I have a setup in Flink 1.7.2 running on a Cloudera-managed cluster (resource allocation via Yarn) that gets high-volume data from an external Kafka and pipes it through a series of operators that aggregate, compute, aggregate again...I even use an iterative loop with filters and multiple operators inside, and finally a sink that writes the results to a rocksDB backend on my Hadoop cluster. 我在运行于Cloudera管理的集群（通过Yarn进行资源分配）上的Flink 1.7.2中进行了设置，该设置从外部Kafka获取大量数据，并通过一系列运算符将其传输给管道，这些运算符再次进行汇总，计算和汇总...我什至使用内部带有过滤器和多个运算符的迭代循环，最后使用一个将结果写入我的Hadoop集群上的rockDB后端的接收器。 All of that works for a certain amount of time (currently around 2-3 hours), and then the checkpointing gets stuck. 所有这些都需要一定的时间（目前大约2-3小时），然后检查点会卡住。 I use exactly-once checkpointing with a generous timeout of 30 min and 10 min pause between checkpoints. 我使用一次精确的检查点，在检查点之间有30分钟的大超时和10分钟的暂停。 1 concurrent checkpoint. 1个并发检查点。 As long as everything works, these checkpoints finish within 1 min. 只要一切正常，这些检查点将在1分钟内完成。 But after a couple of hours one checkpoints gets stuck, meaning that the Checkpoint-UI tab tells me that one (or multiple) operators have not acknowledged all subtasks. 但是几个小时后，一个检查点卡住了，这意味着Checkpoint-UI选项卡告诉我一个（或多个）操作员没有确认所有子任务。 By that time the normal process will have gotten stuck as well. 到那时，正常流程也将陷入困境。 The watermarks on my input source won't proceed and no more output will be produced. 我的输入源上的水印将不会继续，并且将不再产生输出。 And they won't until the timer runs out. 而且，直到计时器用完，他们才会这样做。 The next checkpoint then immediately activates, writes maybe 10% of all tasks and gets stuck again. 然后，下一个检查点立即激活，可能写入所有任务的10％，然后再次卡住。 No chance of recovery. 没有恢复的机会。 If I cancel the job and restart it with the last successful checkpoint as starting point, the next checkpoint will get stuck in the same way. 如果我取消作业并以上一个成功的检查点为起点重新启动它，则下一个检查点将以相同的方式卡住。

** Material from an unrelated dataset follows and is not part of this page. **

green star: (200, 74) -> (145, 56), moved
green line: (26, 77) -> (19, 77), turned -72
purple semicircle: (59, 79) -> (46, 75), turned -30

I have tried many different things already, from changing the checkpoint frequency to the timeouts. 从更改检查点频率到超时，我已经尝试了许多不同的方法。 I even changed from exactly-once to at-least-once since the alignment buffering was sometimes getting very expensive. 由于对齐缓冲有时会变得非常昂贵，所以我甚至从完全一次更改为至少一次。 But even then the same problem emerged after the same amount of time. 但是即使那样，同样的问题在经过相同的时间后仍然出现。 Resource allocation does not seem to play a role either, I currently use 4 task slots per task manager and change the number of managers from time to time, but nothing changes. 资源分配似乎也不起作用，我目前每个任务管理器使用4个任务槽，并不时更改管理器的数量，但没有任何变化。 JVM heap-size does not appear to be a problem either, as I commit multiple GB, but apparently only a couple hundred MB are used. JVM堆大小似乎也不是问题，因为我提交了多个GB，但是显然只使用了几百MB。

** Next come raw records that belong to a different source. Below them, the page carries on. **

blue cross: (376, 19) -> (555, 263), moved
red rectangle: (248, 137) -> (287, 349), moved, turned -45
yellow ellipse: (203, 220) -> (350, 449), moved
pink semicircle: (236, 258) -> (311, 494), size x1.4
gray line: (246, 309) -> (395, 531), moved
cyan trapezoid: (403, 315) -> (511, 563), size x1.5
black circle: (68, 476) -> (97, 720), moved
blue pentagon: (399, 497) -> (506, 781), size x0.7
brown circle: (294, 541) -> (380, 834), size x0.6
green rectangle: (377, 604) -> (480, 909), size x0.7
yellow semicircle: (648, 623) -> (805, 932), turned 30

No error messages are put out by the job- or taskmanagers, all the logs tell me is the attempt to write the checkpoint, the missing success-message and then the start of the next checkpoint. 作业经理或任务经理不会发出任何错误消息，所有日志告诉我的是尝试写入检查点，丢失成功消息以及下一个检查点开始的尝试。

2 个解决方案

When you say that you use "an iterative loop with filters and multiple operators inside", are you using Flink's iteration construct with a streaming job? 当您说使用“一个内部包含过滤器和多个运算符的迭代循环”时，您是否正在对流作业使用Flink的迭代构造？

Doing so is not recommended. 不建议这样做。 As it says in the documentation : 如文档中所述：

Flink currently only provides processing guarantees for jobs without iterations. Flink当前仅为没有迭代的作业提供处理保证。 Enabling checkpointing on an iterative job causes an exception. 在迭代作业上启用检查点会导致异常。 In order to force checkpointing on an iterative program the user needs to set a special flag when enabling checkpointing: env.enableCheckpointing(interval, CheckpointingMode.EXACTLY_ONCE, force = true) . 为了在迭代程序上强制检查点，用户需要在启用检查点时设置特殊标志： env.enableCheckpointing(interval, CheckpointingMode.EXACTLY_ONCE, force = true) 。

Please note that records in flight in the loop edges (and the state changes associated with them) will be lost during failure. 请注意，在故障期间，循环边缘中正在运行的记录（以及与它们相关的状态更改）将丢失。

That said, what you've described sounds like a situation in which backpressure is preventing the checkpoint barriers from progressing. 就是说，您所描述的听起来像是背压阻止检查点障碍前进的情况。 Many things might cause this, but this blog post might help you diagnose the problem. 可能是由很多原因引起的，但是此博客文章可能会帮助您诊断问题。 But I'm not sure how much of that applies to a job using iterations. 但是我不确定其中有多少适用于使用迭代的工作。